Question 10.46: Prove that for m = 1, 2, 3, ... , Γ(1/m)Γ(2/m)Γ(3/m) ··· Γ(m...
Prove that for m=1,2,3, \ldots,
\Gamma\left(\frac{1}{m}\right) \Gamma\left(\frac{2}{m}\right) \Gamma\left(\frac{3}{m}\right) \cdots \Gamma\left(\frac{m-1}{m}\right)=\frac{(2 \pi)^{(m-1) / 2}}{\sqrt{m}}
We have
P=\Gamma\left(\frac{1}{m}\right) \Gamma\left(\frac{2}{m}\right) \cdots \Gamma\left(1-\frac{1}{m}\right)=\Gamma\left(1-\frac{1}{m}\right) \Gamma\left(1-\frac{2}{m}\right) \cdots \Gamma\left(\frac{1}{m}\right)

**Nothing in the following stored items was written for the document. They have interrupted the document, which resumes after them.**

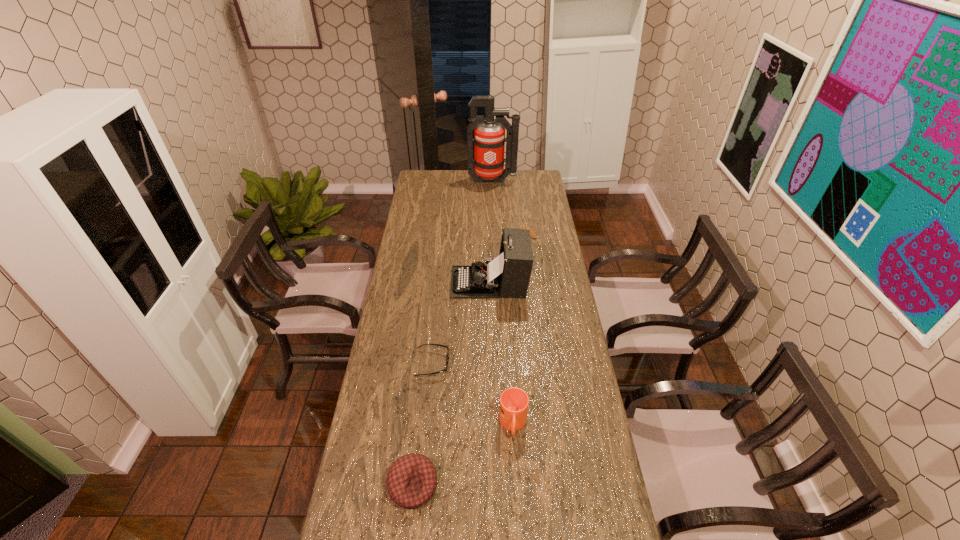 The width and height of the screenshot is (960, 540). Find the location of `object located in the far edge section of the desktop`. object located in the far edge section of the desktop is located at coordinates (489, 139).

You are a GUI agent. You are given a task and a screenshot of the screen. Output one action in this format:
    pyautogui.click(x=<x>, y=<y>)
    Task: Click on the beanbag that is at the left edge
    Image resolution: width=960 pixels, height=540 pixels.
    Given the screenshot: What is the action you would take?
    pyautogui.click(x=411, y=481)

Find the location of a particular element. This screenshot has width=960, height=540. sunglasses that is at the left edge is located at coordinates (447, 362).

Image resolution: width=960 pixels, height=540 pixels. I want to click on object positioned at the right edge, so click(x=532, y=233).

Where is `vacant space at the far edge of the desktop`? This screenshot has height=540, width=960. vacant space at the far edge of the desktop is located at coordinates (444, 189).

The width and height of the screenshot is (960, 540). Find the location of `blank space at the left edge of the desktop`. blank space at the left edge of the desktop is located at coordinates (413, 326).

Image resolution: width=960 pixels, height=540 pixels. In the image, there is a desktop. What are the coordinates of `free region at the right edge` in the screenshot? It's located at (546, 251).

In order to click on free space at the far left corner of the desktop in this screenshot , I will do pos(422,177).

Locate an element on the screen. The image size is (960, 540). free space at the far right corner is located at coordinates 540,181.

Locate an element on the screen. free space between the third nearest object and the fourth tallest object is located at coordinates (423, 424). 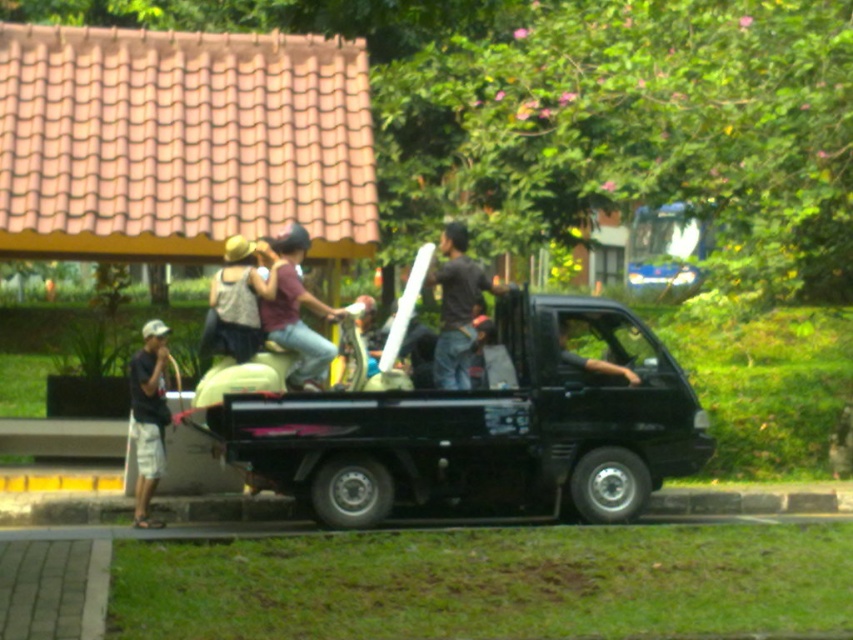 You are a photographer standing at the camera position. You want to take a photo of the dark gray shirt at center. Can you focus on it clearly without moving your camera?

The dark gray shirt at center is 11.70 meters away from the camera. Since most cameras can focus clearly at this distance, you should be able to capture it in focus without moving your camera.

You are standing at the point marked by coordinates point (486,428). What object are you directly facing?

The point (486,428) marks the location of the black glossy pickup truck at center, so you are directly facing the black glossy pickup truck at center. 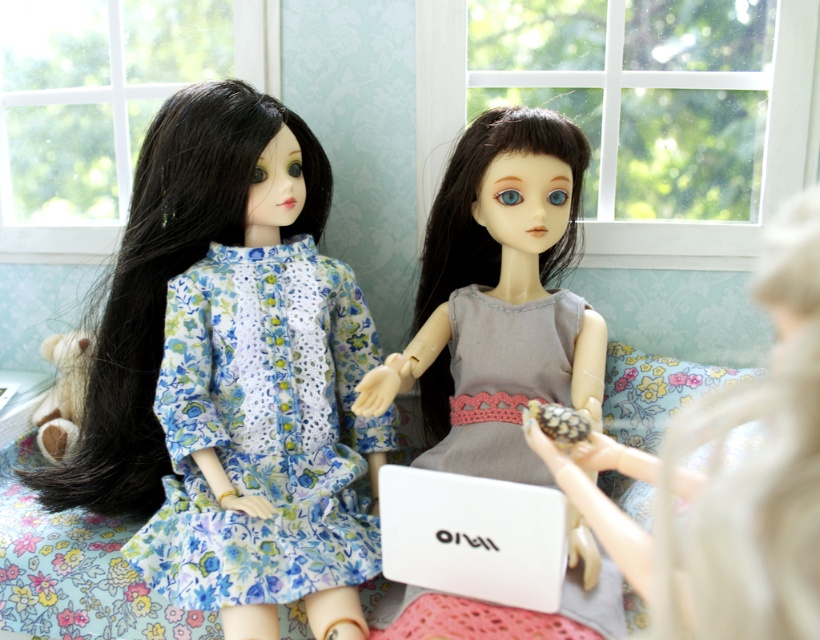 The image size is (820, 640). What do you see at coordinates (263, 429) in the screenshot?
I see `floral cotton dress at left` at bounding box center [263, 429].

Who is lower down, floral cotton dress at left or gray crochet dress at center?

gray crochet dress at center is lower down.

Who is more distant from viewer, (x=256, y=600) or (x=563, y=332)?

Positioned behind is point (x=563, y=332).

At what (x,y) coordinates should I click in order to perform the action: click on floral cotton dress at left. Please return your answer as a coordinate pair (x, y). Looking at the image, I should click on (263, 429).

Find the location of a particular element. matte gray dress at center is located at coordinates (730, 476).

Is matte gray dress at center thinner than gray crochet dress at center?

Incorrect, matte gray dress at center's width is not less than gray crochet dress at center's.

Who is more forward, (x=814, y=426) or (x=559, y=291)?

Point (x=814, y=426)

The width and height of the screenshot is (820, 640). What are the coordinates of `matte gray dress at center` in the screenshot? It's located at (730, 476).

Is floral fabric dress at left smaller than gray crochet dress at center?

No.

Can you confirm if floral fabric dress at left is bigger than gray crochet dress at center?

Correct, floral fabric dress at left is larger in size than gray crochet dress at center.

Locate an element on the screen. The width and height of the screenshot is (820, 640). floral fabric dress at left is located at coordinates (231, 376).

Locate an element on the screen. The width and height of the screenshot is (820, 640). floral fabric dress at left is located at coordinates click(x=231, y=376). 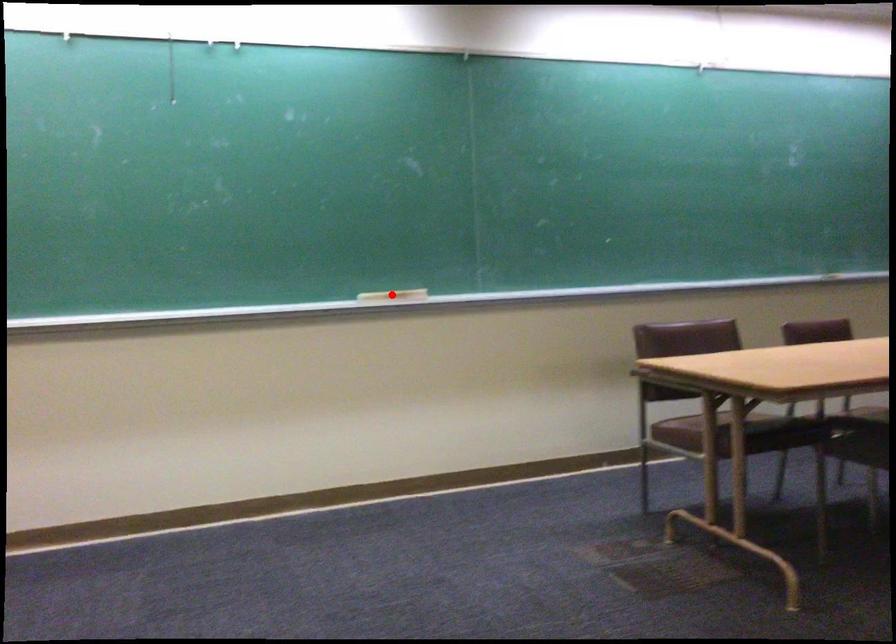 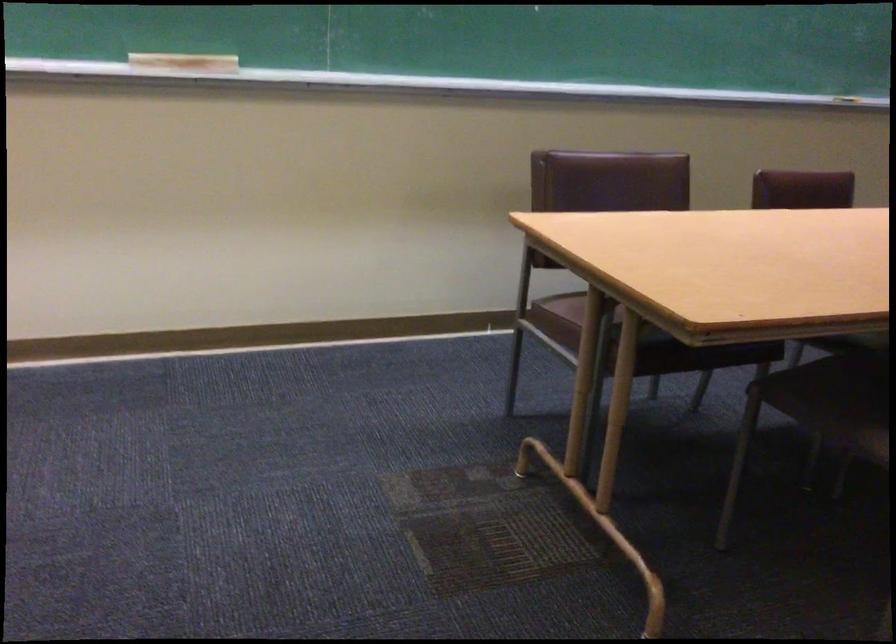 Question: A red point is marked in image1. In image2, is the corresponding 3D point closer to the camera or farther? Reply with the corresponding letter.

Choices:
 (A) The corresponding 3D point is closer.
 (B) The corresponding 3D point is farther.

Answer: (A) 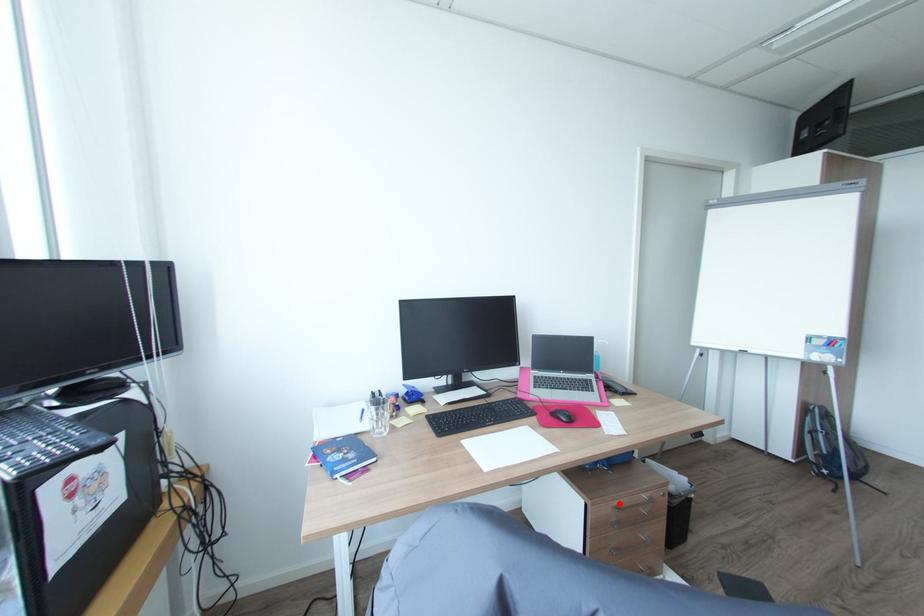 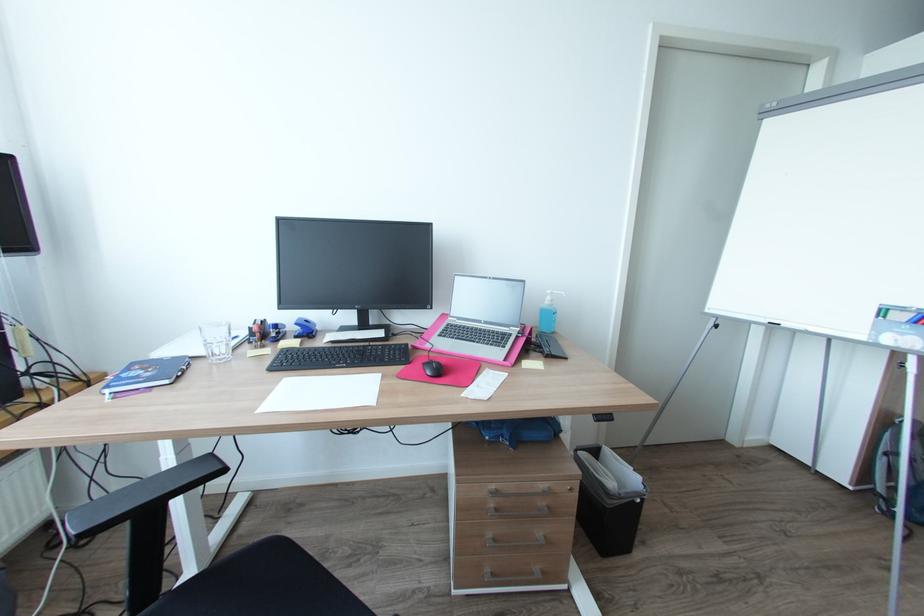 Where in the second image is the point corresponding to the highlighted location from the first image?

(497, 487) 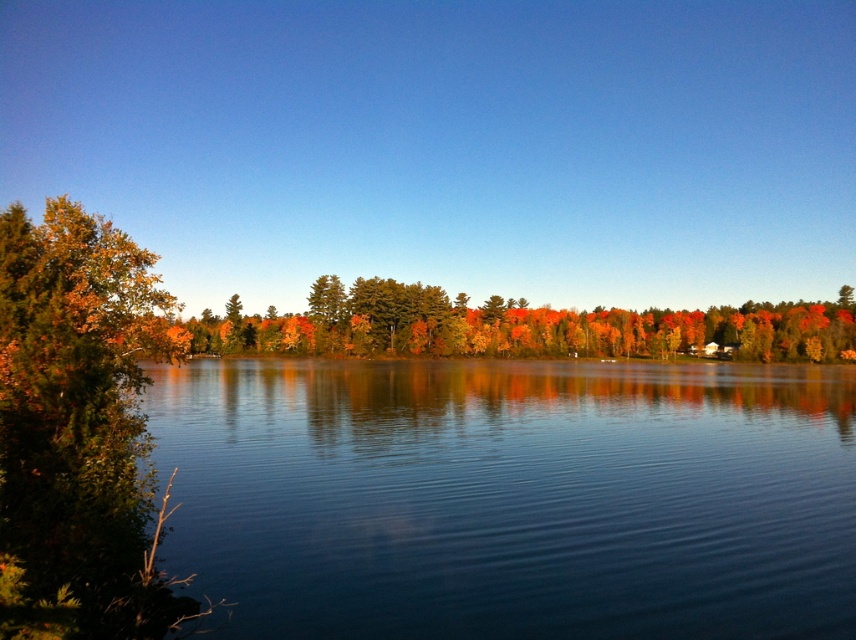 You are standing at the lakeside and want to take a photo of the point at coordinates point [789,426]. If your camera has a maximum focus range of 35 meters, will you be able to focus on that point?

The distance of point [789,426] from camera is 37.40 meters, which exceeds the camera maximum focus range of 35 meters. Therefore, you cannot focus on that point.

You are standing at the lakeside and notice two points in the scene. The first point is at coordinates point (220, 410), and the second is at point (27, 552). Which point is closer to you?

Point (27, 552) is closer to you because it is in front of point (220, 410).

Based on the photo, you are an artist planning to paint the lakeside scene. You want to ensure the clear water at center and the green leafy tree at left are proportionally accurate. Which object should you paint first to maintain the correct size relationship?

You should paint the green leafy tree at left first because the clear water at center is larger in size, so starting with the smaller object ensures proper scaling when adding the larger one. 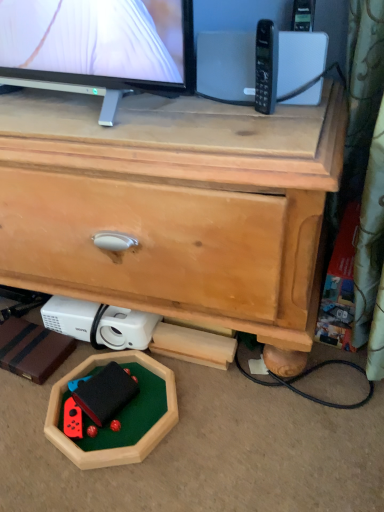 Question: Is point (82, 411) positioned closer to the camera than point (187, 268)?

Choices:
 (A) closer
 (B) farther

Answer: (B)

Question: From their relative heights in the image, would you say rubberized black toy at lower center is taller or shorter than wooden chest of drawers at center?

Choices:
 (A) tall
 (B) short

Answer: (B)

Question: Which is nearer to the rubberized black toy at lower center?

Choices:
 (A) white plastic projector at lower left
 (B) wooden chest of drawers at center
 (C) black plastic phone at upper right

Answer: (A)

Question: Estimate the real-world distances between objects in this image. Which object is closer to the wooden chest of drawers at center?

Choices:
 (A) white plastic projector at lower left
 (B) rubberized black toy at lower center
 (C) black plastic phone at upper right

Answer: (A) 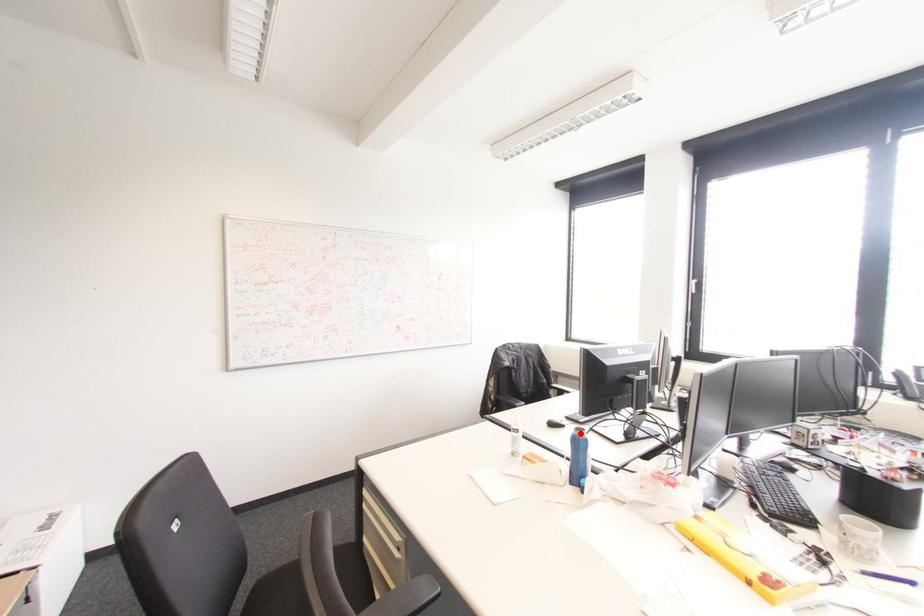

Then, multiplying these products term by term and using Problem 10.13, page 337, and Problem 1.52, page 32, we find
\begin{aligned} P^{2} & =\left\{\Gamma\left(\frac{1}{m}\right) \Gamma\left(1-\frac{1}{m}\right)\right\}\left\{\Gamma\left(\frac{2}{m}\right) \Gamma\left(1-\frac{2}{m}\right)\right\} \cdots\left\{\Gamma\left(1-\frac{1}{m}\right) \Gamma\left(\frac{1}{m}\right)\right\} \\ & =\frac{\pi}{\sin (\pi / m)} \cdot \frac{\pi}{\sin (2 \pi / m)} \cdots \frac{\pi}{\sin (m-1) \pi / m} \\ & =\frac{\pi^{m-1}}{\sin (\pi / m) \sin (2 \pi / m) \cdots \sin (m-1) \pi / m}=\frac{\pi^{m-1}}{m / 2^{m-1}}=\frac{(2 \pi)^{m-1}}{m} \end{aligned}
or P=(2 \pi)^{(m-1) / 2} / \sqrt{m}, as required.